+++ THE INPUT

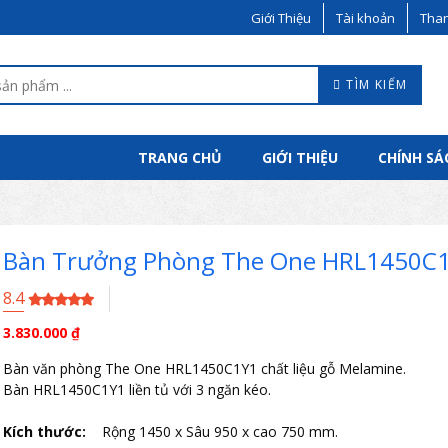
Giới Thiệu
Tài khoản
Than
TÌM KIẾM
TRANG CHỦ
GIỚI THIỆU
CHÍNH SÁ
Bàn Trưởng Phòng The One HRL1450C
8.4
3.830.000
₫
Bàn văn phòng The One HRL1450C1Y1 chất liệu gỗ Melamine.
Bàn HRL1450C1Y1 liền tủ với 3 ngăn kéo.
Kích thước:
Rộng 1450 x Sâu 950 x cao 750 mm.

++++++
+++ THE INPUT

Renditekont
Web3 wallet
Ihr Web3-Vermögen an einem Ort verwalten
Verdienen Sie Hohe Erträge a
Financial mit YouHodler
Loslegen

++++++
+++ THE INPUT

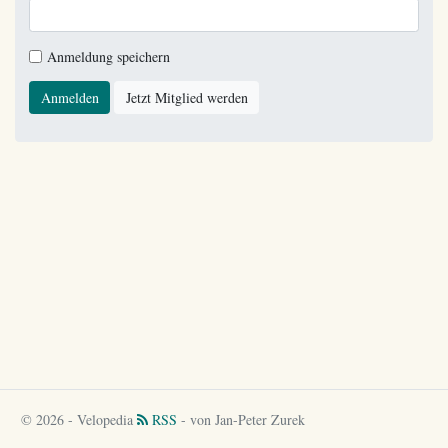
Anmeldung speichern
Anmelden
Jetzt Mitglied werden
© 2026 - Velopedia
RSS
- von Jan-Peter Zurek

++++++

● **EXERCISE INSTRUCTIONS**: Reproduce, character for character, only the lines of the preceding data that start at the line with "Anmeldung speichern" and end at the line with "- von Jan-Peter Zurek", both included.

● **EXERCISE OUTPUT**:
Anmeldung speichern
Anmelden
Jetzt Mitglied werden
© 2026 - Velopedia
RSS
- von Jan-Peter Zurek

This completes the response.